Portfolio managers who examine this study's two tables together will quickly notice a potentially dismaying pattern. The industries that are the most attractive to own in terms of enhancing diversification (ranking high on the second table) are generally the least attractive to own from the standpoint of volatility (ranking high on the first table). Most strikingly, the Automotive & Auto Parts industry is both the best industry to own for diversification terms and the worst to own if the goal is to hold industries with stable returns.
Some investment organizations may not be put off by high correlations among comparatively stable industries. If so, they will opt to emphasize industries such as Food, Beverage & Tobacco and Containers, which combine low standard deviations of returns with minimal diversification benefits. The total return correlation between those two particular industries is one of the highest in the analysis, at 90.7%.
An alternative strategy is to emphasize the industries that offer the best trade-off between low volatility and high diversification benefit. Two industries stand out in this regard. Cable & Satellite TV ranks among both the 20% least volatile industries and the 20% best diversifiers. To be sure, the market extracts a price for those favorable characteristics. Cable & Satellite TV bonds are currently priced on average at only 87.81% of the spread on like-rated bonds from all industries (100.0% -12.19% = 87.81%). The No.1 pick for emphasis according to the volatility-diversification trade-off is the Utility industry. It ranks just below the least volatile quartile and in the top 20% for diversification benefits. Emphasizing this industry requires only a minor sacrifice in risk premium. Option-adjusted spreads on Utility bonds are on average 99.08% as wide as on spreads of like-rated bonds from all industries (100.00% - 0.92% = 99.08%).

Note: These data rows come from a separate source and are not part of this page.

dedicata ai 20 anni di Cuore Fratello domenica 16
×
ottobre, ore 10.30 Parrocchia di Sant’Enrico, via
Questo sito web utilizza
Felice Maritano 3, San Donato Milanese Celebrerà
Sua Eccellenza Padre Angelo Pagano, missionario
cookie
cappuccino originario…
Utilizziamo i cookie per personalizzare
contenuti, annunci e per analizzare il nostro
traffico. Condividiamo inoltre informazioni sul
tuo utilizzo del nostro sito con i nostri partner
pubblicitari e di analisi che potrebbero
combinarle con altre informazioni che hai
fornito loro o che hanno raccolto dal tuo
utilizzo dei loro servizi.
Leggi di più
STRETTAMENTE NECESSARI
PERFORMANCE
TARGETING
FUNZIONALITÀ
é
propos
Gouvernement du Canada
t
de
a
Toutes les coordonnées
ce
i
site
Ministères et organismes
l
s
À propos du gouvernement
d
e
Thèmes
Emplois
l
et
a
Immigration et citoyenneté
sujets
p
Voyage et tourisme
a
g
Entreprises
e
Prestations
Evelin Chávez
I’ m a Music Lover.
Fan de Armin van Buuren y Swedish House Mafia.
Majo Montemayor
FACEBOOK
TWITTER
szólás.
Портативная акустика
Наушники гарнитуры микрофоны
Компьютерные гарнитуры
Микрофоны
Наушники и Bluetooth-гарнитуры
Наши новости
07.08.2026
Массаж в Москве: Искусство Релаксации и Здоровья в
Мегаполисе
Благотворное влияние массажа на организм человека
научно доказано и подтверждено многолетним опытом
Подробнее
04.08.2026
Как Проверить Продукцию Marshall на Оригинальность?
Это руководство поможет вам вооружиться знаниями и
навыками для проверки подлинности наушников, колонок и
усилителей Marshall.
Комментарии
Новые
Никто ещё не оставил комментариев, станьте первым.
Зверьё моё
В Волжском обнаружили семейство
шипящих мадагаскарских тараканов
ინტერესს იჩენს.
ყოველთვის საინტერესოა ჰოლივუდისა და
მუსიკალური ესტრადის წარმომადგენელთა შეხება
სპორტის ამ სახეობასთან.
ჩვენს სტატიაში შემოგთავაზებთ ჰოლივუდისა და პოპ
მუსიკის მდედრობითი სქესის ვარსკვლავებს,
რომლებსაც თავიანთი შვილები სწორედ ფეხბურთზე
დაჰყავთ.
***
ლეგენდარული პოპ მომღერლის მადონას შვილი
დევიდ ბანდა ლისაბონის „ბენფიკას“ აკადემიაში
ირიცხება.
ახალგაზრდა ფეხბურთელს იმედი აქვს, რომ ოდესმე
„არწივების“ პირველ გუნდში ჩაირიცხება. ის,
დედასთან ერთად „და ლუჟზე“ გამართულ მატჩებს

Research assistance by Bach Ho and Ducheng Peng.
ICE BofA Index System data is used by permission. Copyright © 2021 ICE Data Services. The use of the above in no way implies that ICE Data Services or any of its affiliates endorses the views or interpretation or the use of such information or acts as any endorsement of Lehmann Livian Fridson Advisors LLC's use of such information. The information is provided "as is" and none of ICE Data Services or any of its affiliates warrants the accuracy or completeness of the information.
1. Readers can rest assured that the actual industry subindexes discussed in this piece are not subject to the huge statistical noise that would be the case for the hypothetical two-bond subindex in our illustration of non-equivalent default risk for like-rated subindexes. The analysis in this study focuses on the ICE BofA US High Yield Index's 20 largest industries by face amount. We excluded small industries specifically to avoid the problem of statistical noise. Collectively, these industries account for 87% of the index's total face amount. The smallest industry by number of issues (Consumer Products) consists of 32 bonds as of February 2021. That number satisfies the common minimum standard of 30 items to constitute a scientific sample. Energy, with 328 constituents, far exceeds any other industry's issue count, but in all, 16 of our 20 test industries contain more than 50 bonds.